The result should be an exact copy of every record, with no pictures kept.

==============================

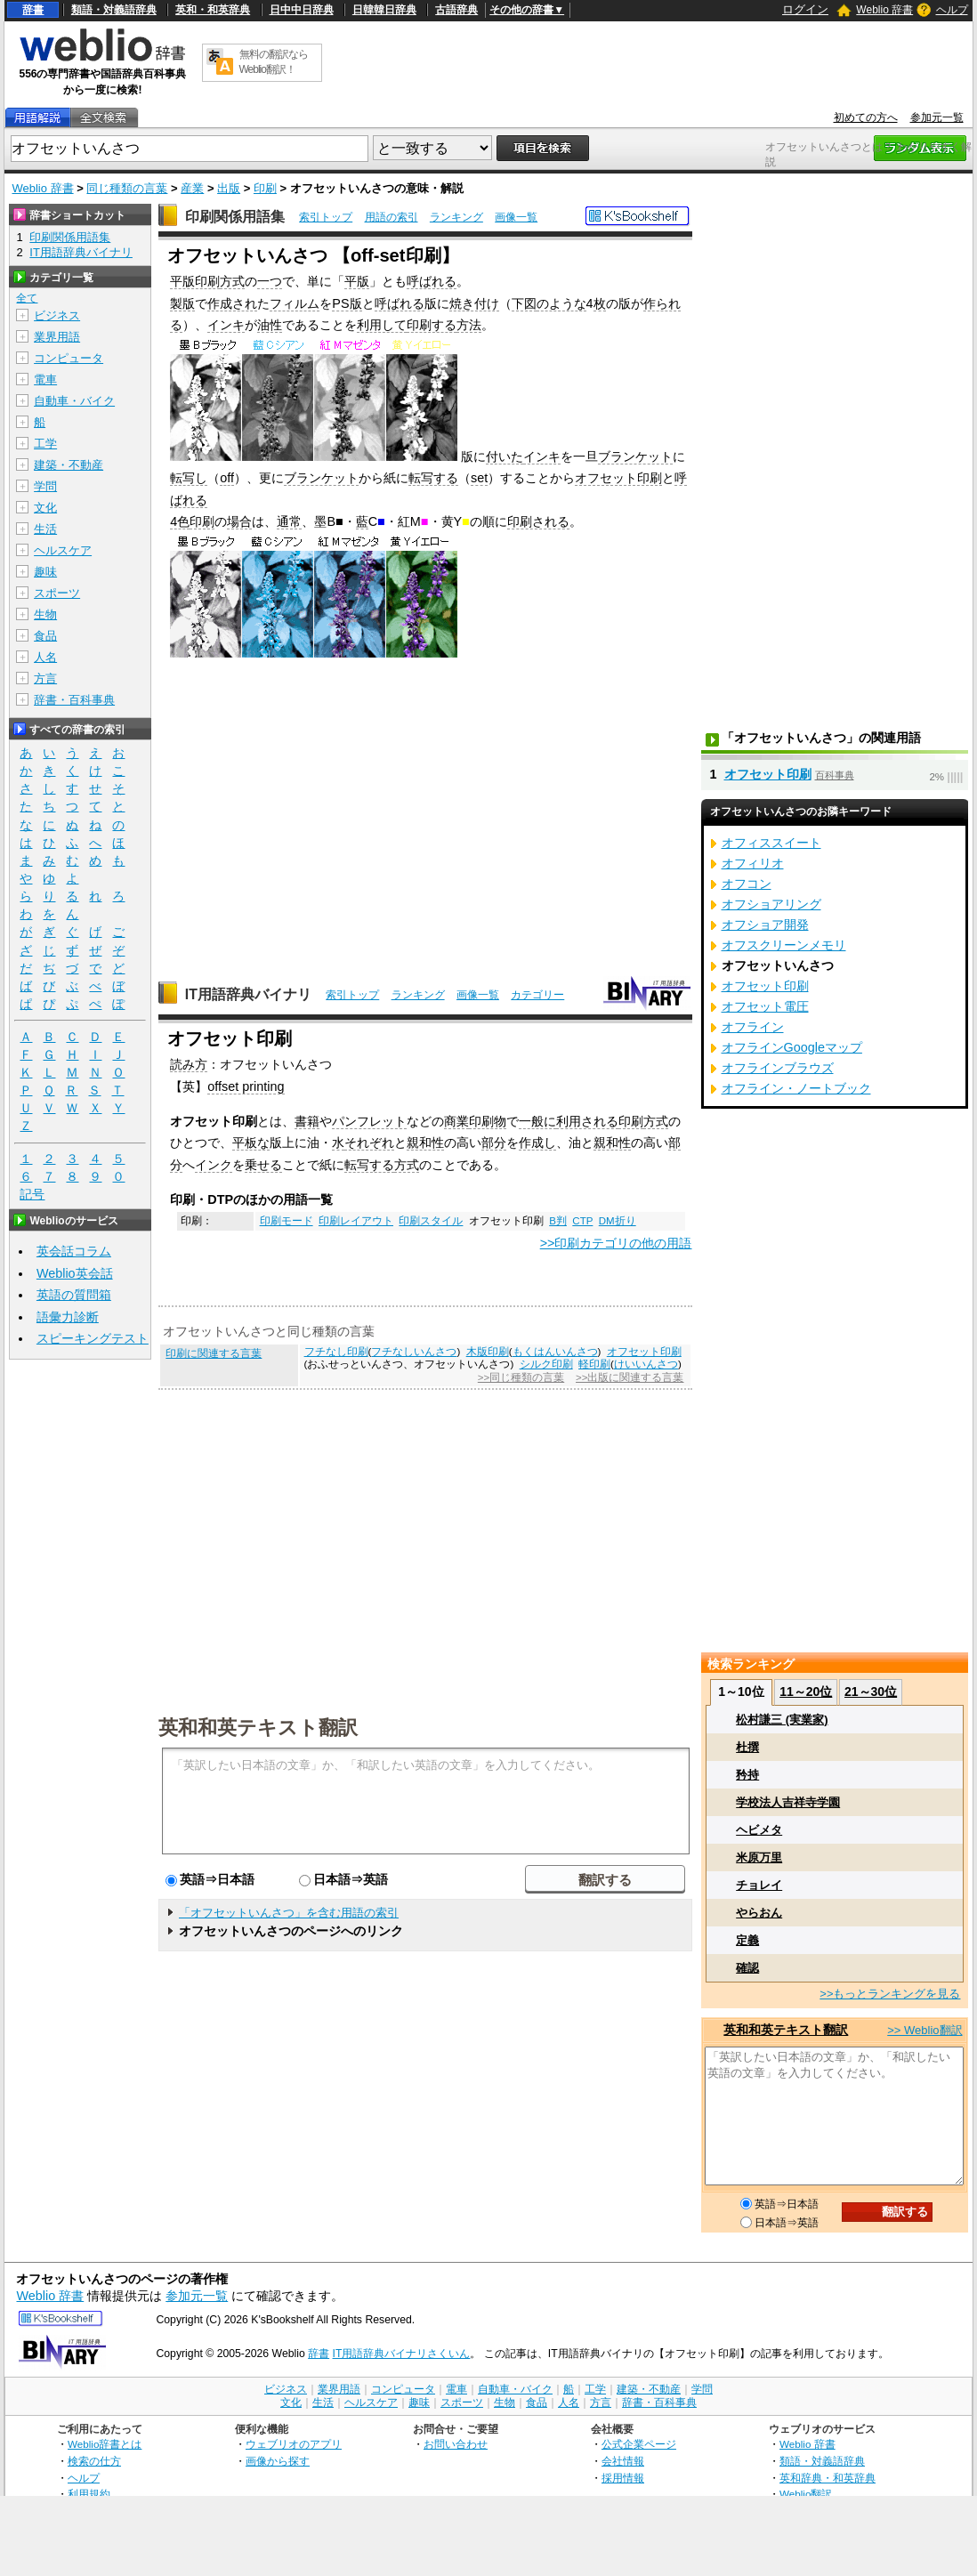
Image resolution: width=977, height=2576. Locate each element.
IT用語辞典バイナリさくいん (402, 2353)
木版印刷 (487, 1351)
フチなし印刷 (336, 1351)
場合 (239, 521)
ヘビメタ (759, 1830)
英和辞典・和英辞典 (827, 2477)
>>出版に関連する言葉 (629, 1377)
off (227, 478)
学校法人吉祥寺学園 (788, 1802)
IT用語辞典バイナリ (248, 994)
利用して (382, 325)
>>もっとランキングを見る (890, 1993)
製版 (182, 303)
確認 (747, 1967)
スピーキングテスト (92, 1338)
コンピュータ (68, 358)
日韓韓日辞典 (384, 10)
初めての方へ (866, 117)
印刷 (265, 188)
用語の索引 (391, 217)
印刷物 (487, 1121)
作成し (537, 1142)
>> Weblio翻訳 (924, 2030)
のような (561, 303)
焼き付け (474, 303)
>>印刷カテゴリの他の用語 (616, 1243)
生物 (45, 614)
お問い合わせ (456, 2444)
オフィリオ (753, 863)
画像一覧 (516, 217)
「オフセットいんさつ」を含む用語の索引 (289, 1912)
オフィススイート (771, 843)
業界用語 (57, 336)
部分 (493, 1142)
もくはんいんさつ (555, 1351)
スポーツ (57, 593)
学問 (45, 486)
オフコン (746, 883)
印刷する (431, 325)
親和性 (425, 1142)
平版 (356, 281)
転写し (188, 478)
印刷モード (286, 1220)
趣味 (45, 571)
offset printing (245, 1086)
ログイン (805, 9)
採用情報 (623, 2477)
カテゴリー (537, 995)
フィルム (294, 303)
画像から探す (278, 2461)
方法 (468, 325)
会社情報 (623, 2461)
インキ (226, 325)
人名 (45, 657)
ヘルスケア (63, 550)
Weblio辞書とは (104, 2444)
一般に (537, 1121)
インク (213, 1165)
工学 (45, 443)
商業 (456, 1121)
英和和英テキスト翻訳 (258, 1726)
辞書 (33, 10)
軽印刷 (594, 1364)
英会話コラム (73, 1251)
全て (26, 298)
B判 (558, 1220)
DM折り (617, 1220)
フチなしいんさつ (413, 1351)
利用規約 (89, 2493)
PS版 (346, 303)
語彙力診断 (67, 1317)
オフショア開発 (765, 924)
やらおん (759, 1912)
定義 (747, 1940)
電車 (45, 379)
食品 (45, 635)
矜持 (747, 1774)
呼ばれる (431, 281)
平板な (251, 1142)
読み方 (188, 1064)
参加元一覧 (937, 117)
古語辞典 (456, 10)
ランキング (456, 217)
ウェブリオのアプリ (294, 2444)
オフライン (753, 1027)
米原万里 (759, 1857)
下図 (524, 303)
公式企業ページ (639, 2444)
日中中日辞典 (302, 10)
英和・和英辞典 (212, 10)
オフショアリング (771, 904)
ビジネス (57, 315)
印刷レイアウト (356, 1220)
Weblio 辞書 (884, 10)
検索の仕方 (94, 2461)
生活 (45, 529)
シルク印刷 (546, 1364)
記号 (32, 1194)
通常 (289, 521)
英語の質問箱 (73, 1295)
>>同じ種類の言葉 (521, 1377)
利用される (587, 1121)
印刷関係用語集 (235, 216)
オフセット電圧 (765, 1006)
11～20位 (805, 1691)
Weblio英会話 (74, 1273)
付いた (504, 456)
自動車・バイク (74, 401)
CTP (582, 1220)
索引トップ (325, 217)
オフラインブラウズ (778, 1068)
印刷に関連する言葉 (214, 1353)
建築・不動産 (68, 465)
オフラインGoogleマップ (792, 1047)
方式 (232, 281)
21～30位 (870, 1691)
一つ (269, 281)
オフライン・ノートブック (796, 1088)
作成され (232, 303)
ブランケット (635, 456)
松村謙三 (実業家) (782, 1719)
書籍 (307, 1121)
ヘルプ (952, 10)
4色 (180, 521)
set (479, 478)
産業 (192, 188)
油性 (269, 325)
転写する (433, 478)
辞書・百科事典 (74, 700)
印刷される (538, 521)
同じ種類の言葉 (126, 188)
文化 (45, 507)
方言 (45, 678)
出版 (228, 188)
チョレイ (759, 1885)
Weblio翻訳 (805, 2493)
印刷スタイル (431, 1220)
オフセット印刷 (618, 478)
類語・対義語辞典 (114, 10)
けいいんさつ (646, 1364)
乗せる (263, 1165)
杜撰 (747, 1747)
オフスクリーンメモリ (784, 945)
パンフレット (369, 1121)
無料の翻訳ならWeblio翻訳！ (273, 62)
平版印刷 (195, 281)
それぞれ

==============================

**Solution**
Image resolution: width=977, height=2576. Locate each element.
IT用語辞典バイナリさくいん (402, 2353)
木版印刷 (487, 1351)
フチなし印刷 (336, 1351)
場合 (239, 521)
ヘビメタ (759, 1830)
英和辞典・和英辞典 (827, 2477)
>>出版に関連する言葉 (629, 1377)
off (227, 478)
学校法人吉祥寺学園 (788, 1802)
IT用語辞典バイナリ (248, 994)
利用して (382, 325)
>>もっとランキングを見る (890, 1993)
製版 (182, 303)
確認 (747, 1967)
スピーキングテスト (92, 1338)
コンピュータ (68, 358)
日韓韓日辞典 (384, 10)
初めての方へ (866, 117)
印刷 (265, 188)
用語の索引 (391, 217)
印刷物 (487, 1121)
作成し (537, 1142)
>> Weblio翻訳 (924, 2030)
のような (561, 303)
焼き付け (474, 303)
>>印刷カテゴリの他の用語 (616, 1243)
生物 (45, 614)
お問い合わせ (456, 2444)
オフィリオ (753, 863)
画像一覧 (516, 217)
「オフセットいんさつ」を含む用語の索引 (289, 1912)
オフィススイート (771, 843)
業界用語 (57, 336)
部分 (493, 1142)
もくはんいんさつ (555, 1351)
スポーツ (57, 593)
学問 (45, 486)
オフコン (746, 883)
印刷する (431, 325)
親和性 (425, 1142)
平版 (356, 281)
転写し (188, 478)
印刷モード (286, 1220)
趣味 (45, 571)
offset printing (245, 1086)
ログイン (805, 9)
採用情報 (623, 2477)
カテゴリー (537, 995)
フィルム (294, 303)
画像から探す (278, 2461)
方法 (468, 325)
会社情報 (623, 2461)
インキ (226, 325)
人名 (45, 657)
ヘルスケア (63, 550)
Weblio辞書とは (104, 2444)
一般に (537, 1121)
インク (213, 1165)
工学 (45, 443)
商業 (456, 1121)
英和和英テキスト翻訳 (258, 1726)
辞書 (33, 10)
軽印刷 (594, 1364)
英会話コラム (73, 1251)
全て (26, 298)
B判 (558, 1220)
DM折り (617, 1220)
フチなしいんさつ (413, 1351)
利用規約 (89, 2493)
PS版 (346, 303)
語彙力診断 (67, 1317)
オフショア開発 (765, 924)
やらおん (759, 1912)
定義 (747, 1940)
電車 (45, 379)
食品 (45, 635)
矜持 (747, 1774)
呼ばれる (431, 281)
平板な (251, 1142)
読み方 (188, 1064)
参加元一覧 (937, 117)
古語辞典 (456, 10)
ランキング (456, 217)
ウェブリオのアプリ (294, 2444)
オフライン (753, 1027)
米原万里 (759, 1857)
下図 (524, 303)
公式企業ページ (639, 2444)
日中中日辞典 (302, 10)
英和・和英辞典 (212, 10)
オフショアリング (771, 904)
ビジネス (57, 315)
印刷レイアウト (356, 1220)
Weblio 辞書 (884, 10)
検索の仕方 (94, 2461)
生活 (45, 529)
シルク印刷 (546, 1364)
記号 (32, 1194)
通常 (289, 521)
英語の質問箱 (73, 1295)
>>同じ種類の言葉 (521, 1377)
利用される (587, 1121)
印刷関係用語集 (235, 216)
オフセット電圧 (765, 1006)
11～20位 (805, 1691)
Weblio英会話 (74, 1273)
付いた (504, 456)
自動車・バイク (74, 401)
CTP (582, 1220)
索引トップ (325, 217)
オフラインブラウズ (778, 1068)
印刷に関連する言葉 (214, 1353)
建築・不動産 (68, 465)
オフラインGoogleマップ (792, 1047)
方式 (232, 281)
21～30位 (870, 1691)
一つ (269, 281)
オフライン・ノートブック (796, 1088)
作成され (232, 303)
ブランケット (635, 456)
松村謙三 (実業家) (782, 1719)
書籍 (307, 1121)
ヘルプ (952, 10)
4色 (180, 521)
set (479, 478)
産業 (192, 188)
油性 (269, 325)
転写する (433, 478)
辞書・百科事典 (74, 700)
印刷される (538, 521)
同じ種類の言葉 (126, 188)
文化 (45, 507)
方言 (45, 678)
出版 (228, 188)
チョレイ (759, 1885)
Weblio翻訳 (805, 2493)
印刷スタイル (431, 1220)
オフセット印刷 (618, 478)
類語・対義語辞典 (114, 10)
けいいんさつ (646, 1364)
乗せる (263, 1165)
杜撰 (747, 1747)
オフスクリーンメモリ (784, 945)
パンフレット (369, 1121)
無料の翻訳ならWeblio翻訳！ (273, 62)
平版印刷 (195, 281)
それぞれ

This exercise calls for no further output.